• ACTIVITY:
Of the entries below, copy only those lines that contain the word "lifestyle".

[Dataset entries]
○ ○ ○

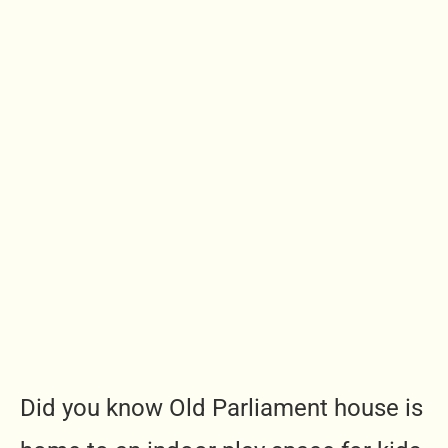
Did you know Old Parliament house is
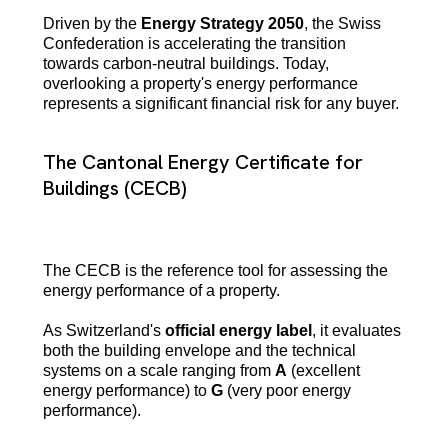
Driven by the
Energy Strategy 2050
, the Swiss
Confederation is accelerating the transition
towards carbon-neutral buildings. Today,
overlooking a property's energy performance
represents a significant financial risk for any buyer.
The Cantonal Energy Certificate for
Buildings (CECB)
The CECB is the reference tool for assessing the
energy performance of a property.
As Switzerland's
official energy label
, it evaluates
both the building envelope and the technical
systems on a scale ranging from
A
(excellent
energy performance) to
G
(very poor energy
performance).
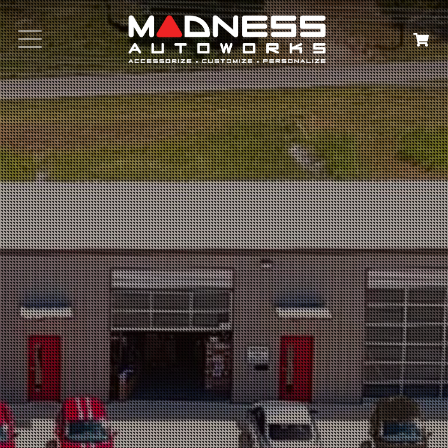
Search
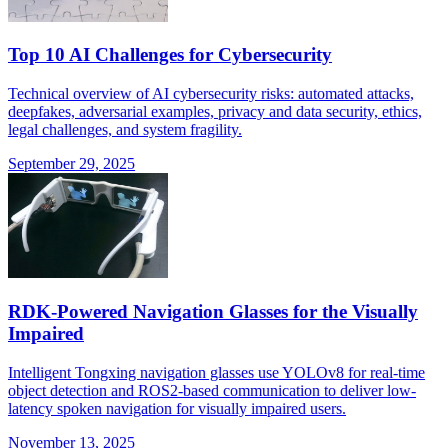
Top 10 AI Challenges for Cybersecurity
Technical overview of AI cybersecurity risks: automated attacks,
deepfakes, adversarial examples, privacy and data security, ethics,
legal challenges, and system fragility.
September 29, 2025
RDK-Powered Navigation Glasses for the Visually
Impaired
Intelligent Tongxing navigation glasses use YOLOv8 for real-time
object detection and ROS2-based communication to deliver low-
latency spoken navigation for visually impaired users.
November 13, 2025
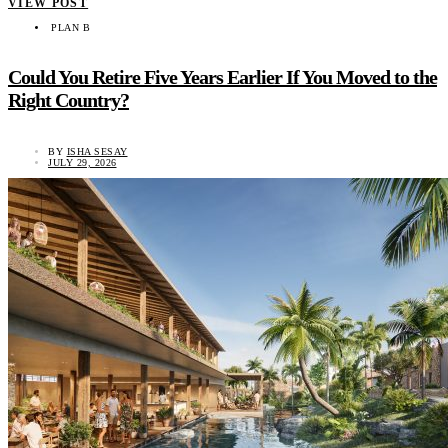
VIEW POST
PLAN B
Could You Retire Five Years Earlier If You Moved to the
Right Country?
BY
ISHA SESAY
JULY 29, 2026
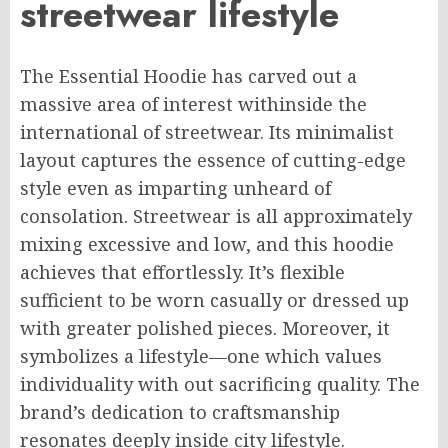
streetwear
lifestyle
The Essential Hoodie has carved out a
massive
area of interest
withinside
the
international
of streetwear.
Its minimalist
layout captures the essence of cutting-edge
style even as
imparting
unheard of
consolation
. Streetwear is all
approximately
mixing
excessive
and low, and this hoodie
achieves that effortlessly. It’s
flexible
sufficient
to be worn casually or dressed up
with
greater
polished pieces.
Moreover, it
symbolizes a lifestyle—one
which
values
individuality
with out
sacrificing quality.
The
brand’s dedication to craftsmanship
resonates deeply
inside
city lifestyle.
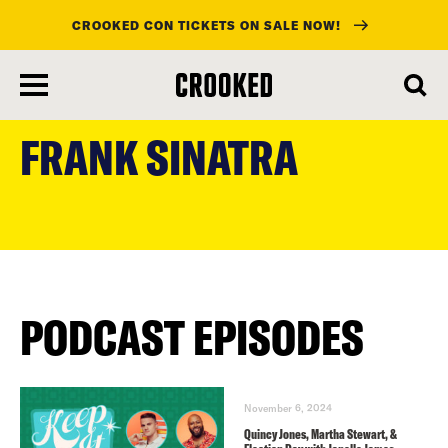
CROOKED CON TICKETS ON SALE NOW!
skip
to
FRANK SINATRA
main
content
PODCAST EPISODES
November 6, 2024
Quincy Jones, Martha Stewart, &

○ ○ ○

• EXERCISE OUTPUT:
lifestyle
symbolizes a lifestyle—one
city lifestyle.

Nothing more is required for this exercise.